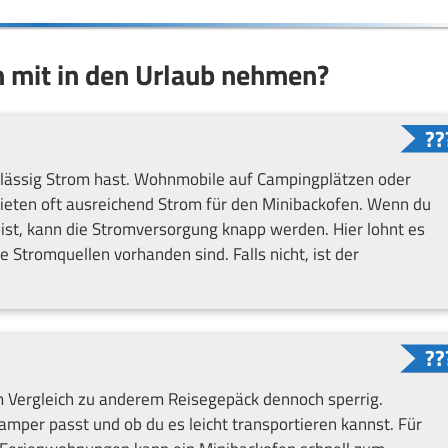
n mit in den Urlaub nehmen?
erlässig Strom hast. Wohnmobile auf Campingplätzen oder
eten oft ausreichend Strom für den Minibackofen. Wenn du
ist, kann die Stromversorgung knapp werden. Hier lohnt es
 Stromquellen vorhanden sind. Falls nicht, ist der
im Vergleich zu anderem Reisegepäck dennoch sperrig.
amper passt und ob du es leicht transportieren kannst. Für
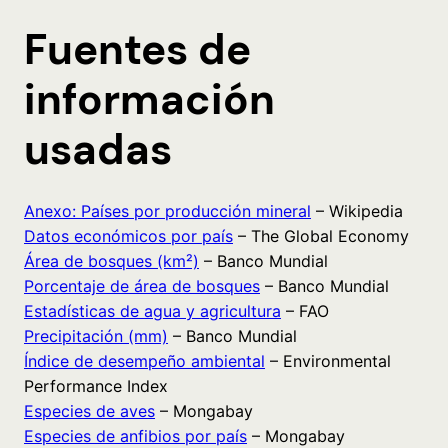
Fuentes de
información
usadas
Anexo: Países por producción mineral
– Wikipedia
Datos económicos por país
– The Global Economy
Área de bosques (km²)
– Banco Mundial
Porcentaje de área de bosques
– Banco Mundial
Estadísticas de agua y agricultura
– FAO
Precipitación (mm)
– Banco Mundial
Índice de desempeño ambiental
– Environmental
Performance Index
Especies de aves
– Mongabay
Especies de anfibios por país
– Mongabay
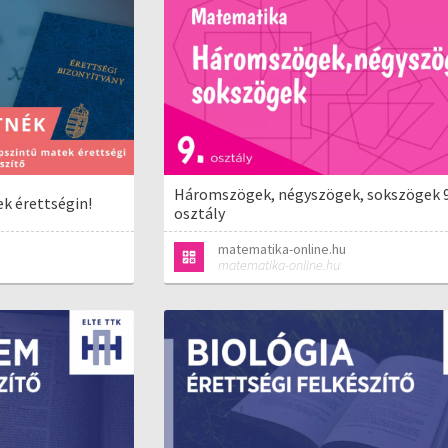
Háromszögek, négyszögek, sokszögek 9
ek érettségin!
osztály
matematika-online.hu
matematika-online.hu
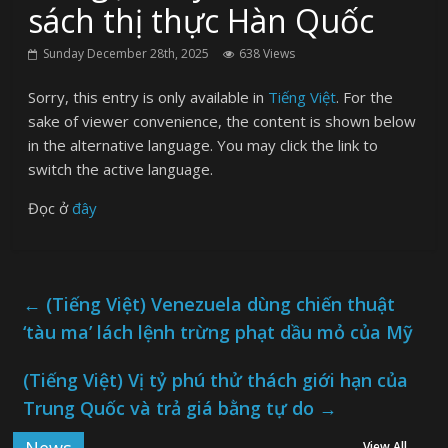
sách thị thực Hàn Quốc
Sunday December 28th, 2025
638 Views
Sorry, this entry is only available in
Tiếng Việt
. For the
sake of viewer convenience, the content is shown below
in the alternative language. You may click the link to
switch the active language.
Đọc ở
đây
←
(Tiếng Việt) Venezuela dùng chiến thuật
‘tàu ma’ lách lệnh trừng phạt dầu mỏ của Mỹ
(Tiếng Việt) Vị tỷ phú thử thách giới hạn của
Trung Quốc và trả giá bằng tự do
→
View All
---
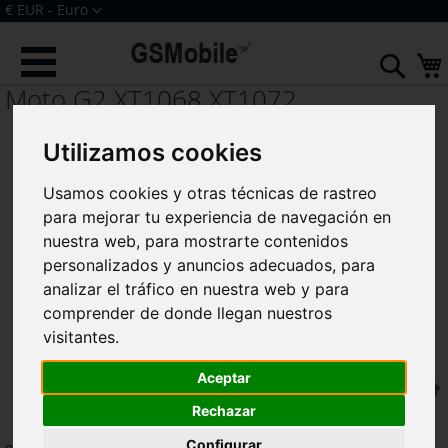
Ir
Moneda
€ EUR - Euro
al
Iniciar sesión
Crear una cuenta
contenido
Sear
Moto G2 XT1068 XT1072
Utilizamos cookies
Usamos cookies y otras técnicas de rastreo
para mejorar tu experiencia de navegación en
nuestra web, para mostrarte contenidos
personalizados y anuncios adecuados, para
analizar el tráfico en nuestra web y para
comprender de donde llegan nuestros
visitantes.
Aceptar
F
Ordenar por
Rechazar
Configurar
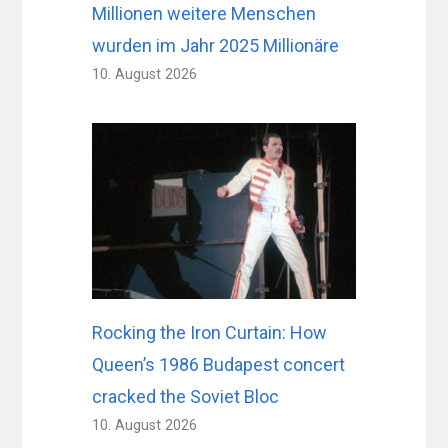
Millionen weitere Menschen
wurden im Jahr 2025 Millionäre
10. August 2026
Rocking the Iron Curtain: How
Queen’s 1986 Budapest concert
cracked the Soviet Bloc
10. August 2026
---
_Task details_
Search the material for the string "Tiếng" and show every line that has it.

_Reply_
Tiếng Việt
(Tiếng Việt) Venezuela dùng chiến thuật
(Tiếng Việt) Vị tỷ phú thử thách giới hạn của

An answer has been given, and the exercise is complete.